Would anyone out there have a copy that we could perhaps copy? We would be more than willing to pay for it as my dad cannot use it without the instructions.

Many thanks


----------



## RogerP (11 Jan 2012)

You may just find something at grizzly ... worth a look anyway.


----------



## lemonmolive (12 Jan 2012)

Thank you very much for your assistance Roger, I have emailed them this morning.

Thanks again


----------



## flh801978 (17 Jan 2012)

if you still need it I have a copy scanned ready to send to you


----------



## lemonmolive (6 Feb 2012)

flh801978

Yes please.....sorry have not been on here for a while but if you have a copy I am definately interested. 

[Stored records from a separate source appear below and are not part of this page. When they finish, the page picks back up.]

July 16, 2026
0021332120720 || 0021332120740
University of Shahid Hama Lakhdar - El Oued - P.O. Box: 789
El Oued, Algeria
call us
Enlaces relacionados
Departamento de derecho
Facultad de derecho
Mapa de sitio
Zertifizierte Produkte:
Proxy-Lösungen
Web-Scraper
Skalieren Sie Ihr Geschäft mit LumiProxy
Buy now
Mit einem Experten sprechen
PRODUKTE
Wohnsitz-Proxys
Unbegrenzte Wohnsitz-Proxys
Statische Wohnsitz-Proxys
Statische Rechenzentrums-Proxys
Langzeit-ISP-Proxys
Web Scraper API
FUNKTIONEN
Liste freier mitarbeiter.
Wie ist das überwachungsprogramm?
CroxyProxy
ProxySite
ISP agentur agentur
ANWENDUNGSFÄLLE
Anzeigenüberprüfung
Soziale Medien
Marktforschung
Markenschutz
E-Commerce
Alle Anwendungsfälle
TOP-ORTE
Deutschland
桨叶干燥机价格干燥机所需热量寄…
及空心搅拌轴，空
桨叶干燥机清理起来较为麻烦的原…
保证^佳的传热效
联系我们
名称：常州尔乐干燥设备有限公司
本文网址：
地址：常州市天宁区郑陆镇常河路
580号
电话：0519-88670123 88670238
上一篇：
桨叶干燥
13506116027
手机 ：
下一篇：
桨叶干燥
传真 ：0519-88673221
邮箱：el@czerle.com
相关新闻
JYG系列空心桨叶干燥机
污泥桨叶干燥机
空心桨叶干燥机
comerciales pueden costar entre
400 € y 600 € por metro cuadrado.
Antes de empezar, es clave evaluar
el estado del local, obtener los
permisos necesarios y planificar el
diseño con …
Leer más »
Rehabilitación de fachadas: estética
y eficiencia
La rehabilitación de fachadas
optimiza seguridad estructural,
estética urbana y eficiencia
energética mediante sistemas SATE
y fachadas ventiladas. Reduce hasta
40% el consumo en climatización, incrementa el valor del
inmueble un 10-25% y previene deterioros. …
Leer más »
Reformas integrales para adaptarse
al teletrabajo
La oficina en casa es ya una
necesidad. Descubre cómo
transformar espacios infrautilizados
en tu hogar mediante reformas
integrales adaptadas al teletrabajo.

I can send payment through the post if you let me know how much.

Thanks very much


----------



## Neil mac (28 Mar 2021)

flh801978 said:


> if you still need it I have a copy scanned ready to send to you


Hi, I'm in exactly the same position as lemonmolive ie I have a elu E40001 dovetail jig with no manual. Been playing with it and think I've got the hang of how to use it but a manual could be useful. Do you still have a scan of yours?


----------



## flh801978 (28 Mar 2021)

Ye send your email in a pm


----------



## Neil mac (28 Mar 2021)

New to the site, can't work out how to do that


----------



## Inspector (28 Mar 2021)

Neil mac said:


> New to the site, can't work out how to do that



Click on his name on the left side of his post. A box opens up and Start Conversation is one of the choices. Click on it and do whatever writing etc you want and then click Start Conversation at the bottom and off it goes. When you get a reply there will be a red number with the envelope on the top right of the screen. Click on the envelope and you should be able to figure it out from there.

Pete


----------